Ed è un'Italia - questa - che in tutti i continenti hanno imparato a conoscere e ad apprezzare: fa quello che dice, e dice quello che fa. Negli uffici e negli ospedali, nelle aziende e nelle università, nei ristoranti e negli alberghi, nelle organizzazioni non governative e nelle nostre rappresentanze all'estero c'è tanta gente che non meritava di diventare lo zimbello del mondo. «II misero uccelletto al quale i cacciatori tirano con la funicella la gamba, per farlo saltare» - evocato in autunno da Emma Marcegaglia - non è diventato di colpo un'aquila; diciamo che si è slegato, è scomparso e non lo rimpiangeremo.
Non è mai esistito un complotto internazionale contro l'Italia e la sua reputazione: esiste invece un'informazione vorticosa, che cerca notizie succose, le mastica e le risputa. L'opinione pubblica internazionale è vorace e frettolosa: sempre, comunque e verso tutti. Tende alla semplificazione e cerca occasioni. Ieri trovava quelle per deriderci (esageratamente), oggi scopre quella per applaudirci (prematuramente?). La narrazione internazionale cerca trame, svolte e volti. In pochi mesi l'Italia ne ha fornito in abbondanza: la maschera di Silvio e il sudario di Mario; una società gaudente disposta ad accettare la penitenza; il Paese più divertente d'Europa che diventa decisivo: anche per l'America pre-elettorale e il suo banchiere cinese.

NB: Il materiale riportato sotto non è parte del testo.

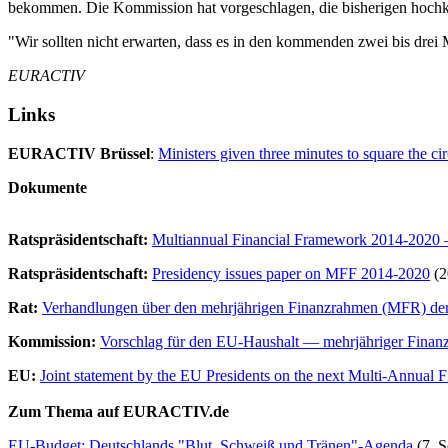
bekommen. Die Kommission hat vorgeschlagen, die bisherigen hochko
"Wir sollten nicht erwarten, dass es in den kommenden zwei bis dr
EURACTIV
Links
EURACTIV Brüssel
:
Ministers given three minutes to square the c
Dokumente
Ratspräsidentschaft:
Multiannual Financial Framework 2014-2020 –
Ratspräsidentschaft
:
Presidency issues paper on MFF 2014-2020
(2
Rat:
Verhandlungen über den mehrjährigen Finanzrahmen (MFR) de
Kommission:
Vorschlag für den EU-Haushalt — mehrjähriger Fina
EU:
Joint statement by the EU Presidents on the next Multi-Annual
Zum Thema auf EURACTIV.de
EU-Budget: Deutschlands "Blut, Schweiß und Tränen"-Agenda
(7. S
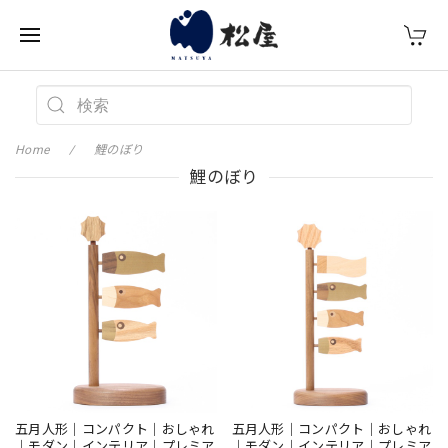
Home
鯉のぼり
鯉のぼり
五月人形｜コンパクト｜おしゃれ
五月人形｜コンパクト｜おしゃれ
｜モダン｜インテリア｜プレミア
｜モダン｜インテリア｜プレミア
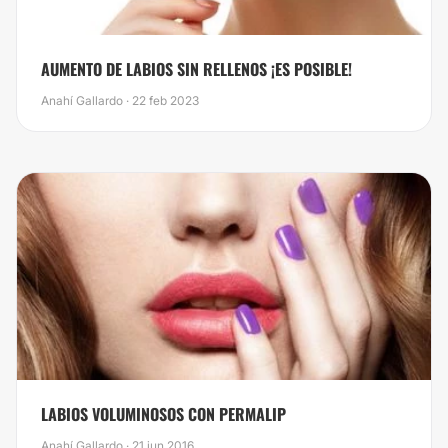
​AUMENTO DE LABIOS SIN RELLENOS ¡ES POSIBLE!
Anahí Gallardo · 22 feb 2023
LABIOS VOLUMINOSOS CON PERMALIP
Anahí Gallardo · 21 jun 2016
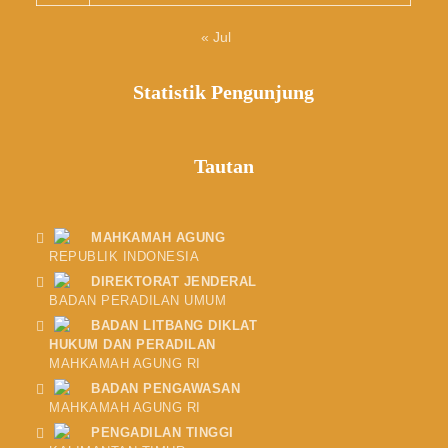
« Jul
Statistik Pengunjung
Tautan
MAHKAMAH AGUNG
REPUBLIK INDONESIA
DIREKTORAT JENDERAL
BADAN PERADILAN UMUM
BADAN LITBANG DIKLAT
HUKUM DAN PERADILAN
MAHKAMAH AGUNG RI
BADAN PENGAWASAN
MAHKAMAH AGUNG RI
PENGADILAN TINGGI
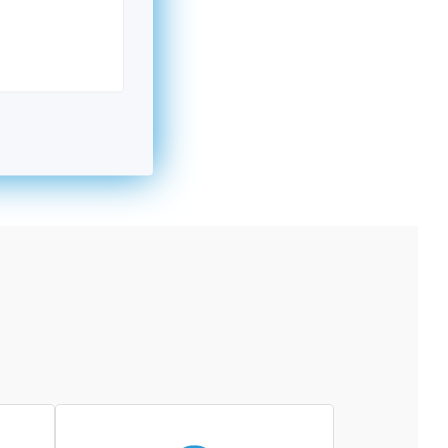
kromný subjekt, komerčný alebo nekomerčný,
ická osoba v Nórsku alebo na Slovensku,
alebo agentúra aktívne zapojená a efektívne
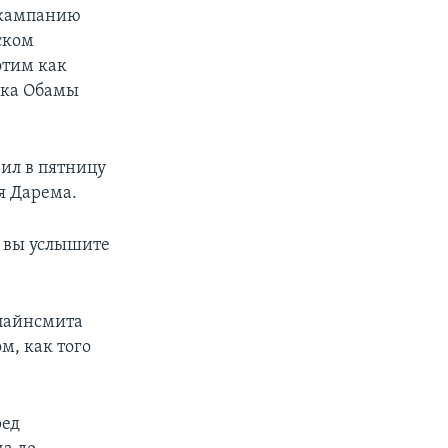
л кампанию
ском
этим как
ака Обамы
ил в пятницу
я Дарема.
и вы услышите
Клайнсмита
м, как того
ред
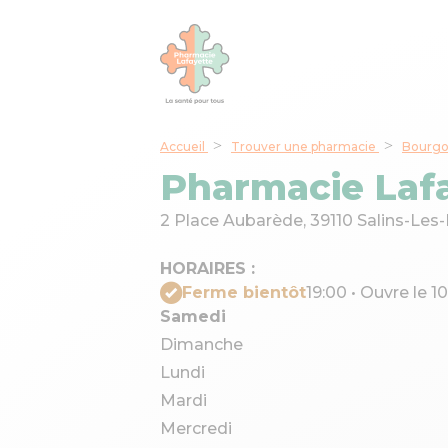
Accueil
Trouver une pharmacie
Bourgo
Pharmacie Lafa
2 Place Aubarède,
39110 Salins-Les
HORAIRES :
Ferme bientôt
19:00 • Ouvre le 1
Samedi
Dimanche
Lundi
Mardi
Mercredi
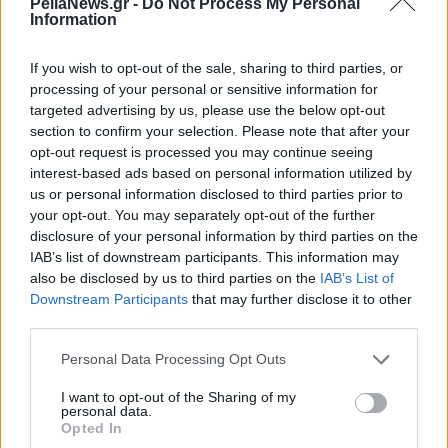
PellaNews.gr -
Do Not Process My Personal
Information
If you wish to opt-out of the sale, sharing to third parties, or
processing of your personal or sensitive information for
targeted advertising by us, please use the below opt-out
section to confirm your selection. Please note that after your
opt-out request is processed you may continue seeing
interest-based ads based on personal information utilized by
us or personal information disclosed to third parties prior to
your opt-out. You may separately opt-out of the further
disclosure of your personal information by third parties on the
IAB’s list of downstream participants. This information may
also be disclosed by us to third parties on the
IAB’s List of
Downstream Participants
that may further disclose it to other
third parties.
Personal Data Processing Opt Outs
I want to opt-out of the Sharing of my
personal data.
Opted In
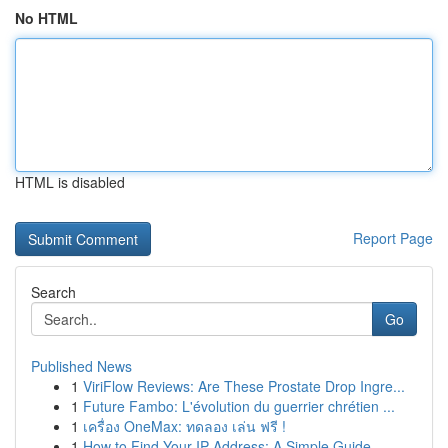
No HTML
HTML is disabled
Report Page
Search
Go
Published News
1
ViriFlow Reviews: Are These Prostate Drop Ingre...
1
Future Fambo: L'évolution du guerrier chrétien ...
1
เครื่อง OneMax: ทดลอง เล่น ฟรี !
1
How to Find Your IP Address: A Simple Guide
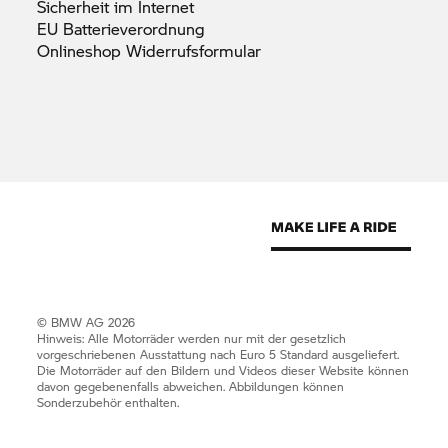
Sicherheit im
Internet
EU
Batterieverordnung
Onlineshop
Widerrufsformular
© BMW AG 2026
Hinweis: Alle Motorräder werden nur mit der gesetzlich
vorgeschriebenen Ausstattung nach Euro 5 Standard ausgeliefert.
Die Motorräder auf den Bildern und Videos dieser Website können
davon gegebenenfalls abweichen. Abbildungen können
Sonderzubehör enthalten.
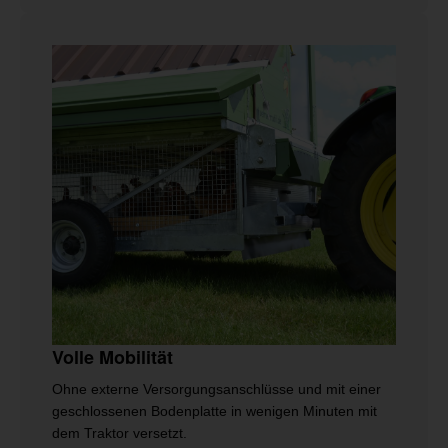
Volle Mobilität
Ohne externe Versorgungsanschlüsse und mit einer
geschlossenen Bodenplatte in wenigen Minuten mit
dem Traktor versetzt.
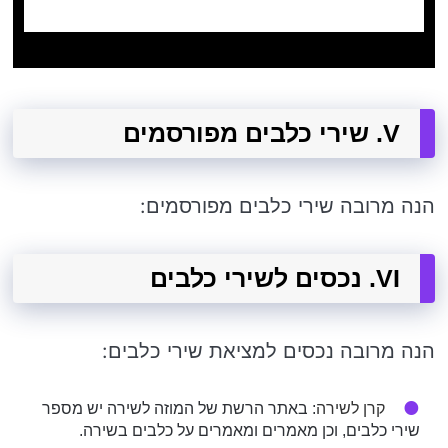
V. שירי כלבים מפורסמים
הנה מרובה שירי כלבים מפורסמים:
VI. נכסים לשירי כלבים
הנה מרובה נכסים למציאת שירי כלבים:
קרן לשירה
: באתר הרשת של המוזה לשירה יש מספר
שירי כלבים, וכן מאמרים ומאמרים על כלבים בשירה.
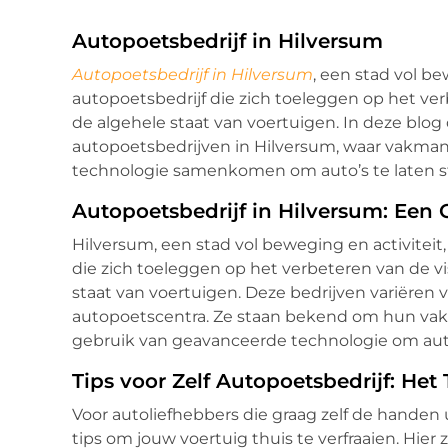
Autopoetsbedrijf in Hilversum
Autopoetsbedrijf in Hilversum
, een stad vol be
autopoetsbedrijf die zich toeleggen op het ve
de algehele staat van voertuigen. In deze blog
autopoetsbedrijven in Hilversum, waar vakman
technologie samenkomen om auto’s te laten st
Autopoetsbedrijf in Hilversum: Een 
Hilversum, een stad vol beweging en activiteit
die zich toeleggen op het verbeteren van de v
staat van voertuigen. Deze bedrijven variëren v
autopoetscentra. Ze staan bekend om hun vakm
gebruik van geavanceerde technologie om auto’
Tips voor Zelf Autopoetsbedrijf: Het
Voor autoliefhebbers die graag zelf de handen
tips om jouw voertuig thuis te verfraaien. Hier 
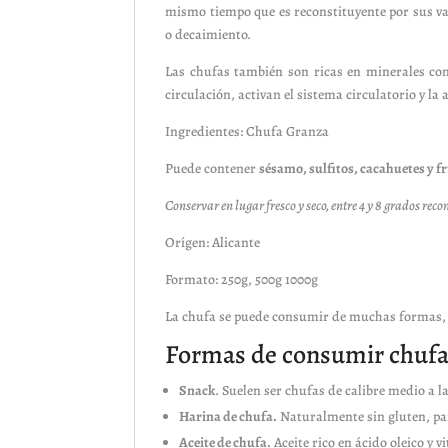
mismo tiempo que es reconstituyente por sus val
o decaimiento.
Las chufas también son ricas en minerales como 
circulación, activan el sistema circulatorio y la
Ingredientes: Chufa Granza
Puede contener
sésamo, sulfitos, cacahuetes y f
Conservar en lugar fresco y seco, entre 4 y 8 grados re
Orígen: Alicante
Formato: 250g, 500g 1000g
La chufa se puede consumir de muchas formas, es
Formas de consumir chuf
Snack
. Suelen ser chufas de calibre medio a 
Harina de chufa.
Naturalmente sin gluten, para
Aceite de chufa.
Aceite rico en ácido oleico y v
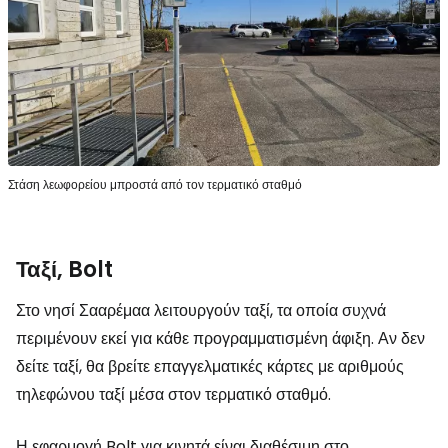
Στάση λεωφορείου μπροστά από τον τερματικό σταθμό
Ταξί, Bolt
Στο νησί Σααρέμαα λειτουργούν ταξί, τα οποία συχνά
περιμένουν εκεί για κάθε προγραμματισμένη άφιξη. Αν δεν
δείτε ταξί, θα βρείτε επαγγελματικές κάρτες με αριθμούς
τηλεφώνου ταξί μέσα στον τερματικό σταθμό.
Η εφαρμογή Bolt για κινητά είναι διαθέσιμη στο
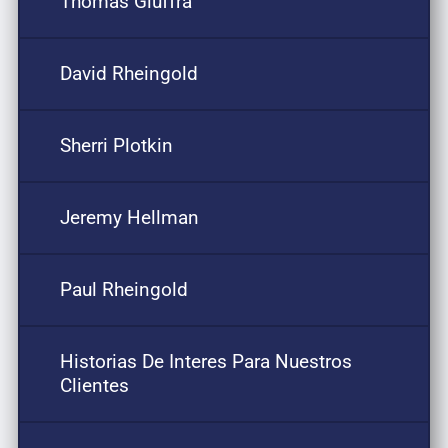
Thomas Giuffra
David Rheingold
Sherri Plotkin
Jeremy Hellman
Paul Rheingold
Historias De Interes Para Nuestros
Clientes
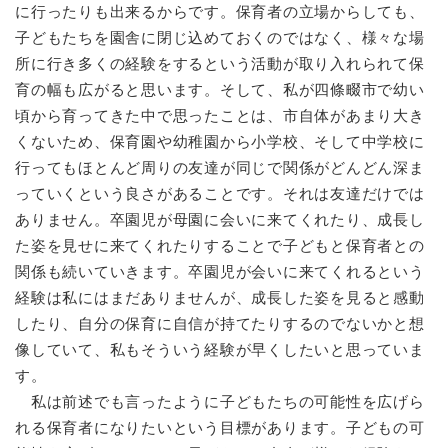
に行ったりも出来るからです。保育者の立場からしても、
子どもたちを園舎に閉じ込めておくのではなく、様々な場
所に行き多くの経験をするという活動が取り入れられて保
育の幅も広がると思います。そして、私が四條畷市で幼い
頃から育ってきた中で思ったことは、市自体があまり大き
くないため、保育園や幼稚園から小学校、そして中学校に
行ってもほとんど周りの友達が同じで関係がどんどん深ま
っていくという良さがあることです。それは友達だけでは
ありません。卒園児が母園に会いに来てくれたり、成長し
た姿を見せに来てくれたりすることで子どもと保育者との
関係も続いていきます。卒園児が会いに来てくれるという
経験は私にはまだありませんが、成長した姿を見ると感動
したり、自分の保育に自信が持てたりするのでないかと想
像していて、私もそういう経験が早くしたいと思っていま
す。
私は前述でも言ったように子どもたちの可能性を広げら
れる保育者になりたいという目標があります。子どもの可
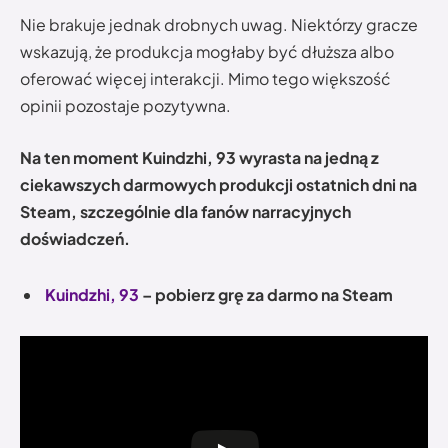
Nie brakuje jednak drobnych uwag. Niektórzy gracze
wskazują, że produkcja mogłaby być dłuższa albo
oferować więcej interakcji. Mimo tego większość
opinii pozostaje pozytywna.
Na ten moment Kuindzhi, 93 wyrasta na jedną z
ciekawszych darmowych produkcji ostatnich dni na
Steam, szczególnie dla fanów narracyjnych
doświadczeń.
Kuindzhi, 93
– pobierz grę za darmo na Steam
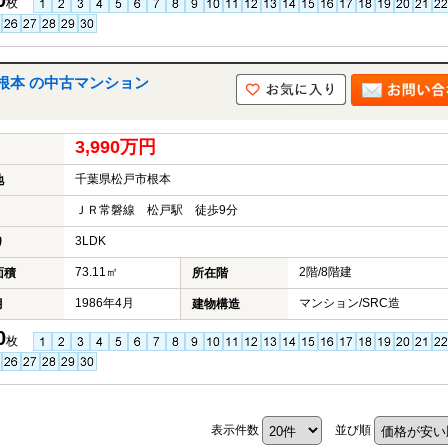
0
枚
根本 の中古マンション
3,990万円
千葉県松戸市根本
地
ＪＲ常磐線 松戸駅 徒歩9分
3LDK
り
73.11㎡
2階/8階建
面積
所在階
1986年4月
マンション/SRC造
月
建物構造
0
枚
表示件数
並び順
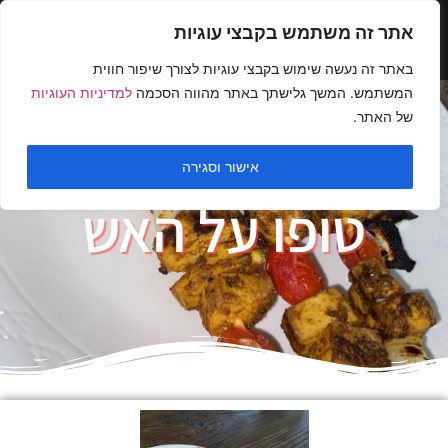
אתר זה משתמש בקבצי עוגיות
באתר זה נעשה שימוש בקבצי עוגיות לצורך שיפור חווית
המשתמש. המשך גלישתך באתר מהווה הסכמה
למדיניות העוגיות
של האתר.
אישור וסגירה
טופו על האש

Stiamone certi, tuttavia: anche queste novità, presto, sbiadiranno. Sarà allora che dovremo provare d'essere seri, e dimostrare d'aver scelto, tra le nostre diverse anime, quella sana e realista. Noi italiani - lasciatemelo ripetere - abbiamo qualità permanenti e difetti rimovibili. Quando decidiamo di essere seri e affidabili, non ci batte nessuno, e tutti ci ammirano. Perché gentilezza, generosità, grinta, gusto e genio - salvo eccezioni, e purtroppo non sono poche - ci vengono spontanei. Sono le qualità che mancano ai nostri critici. E questo, statene certi, non ce lo perdoneranno mai.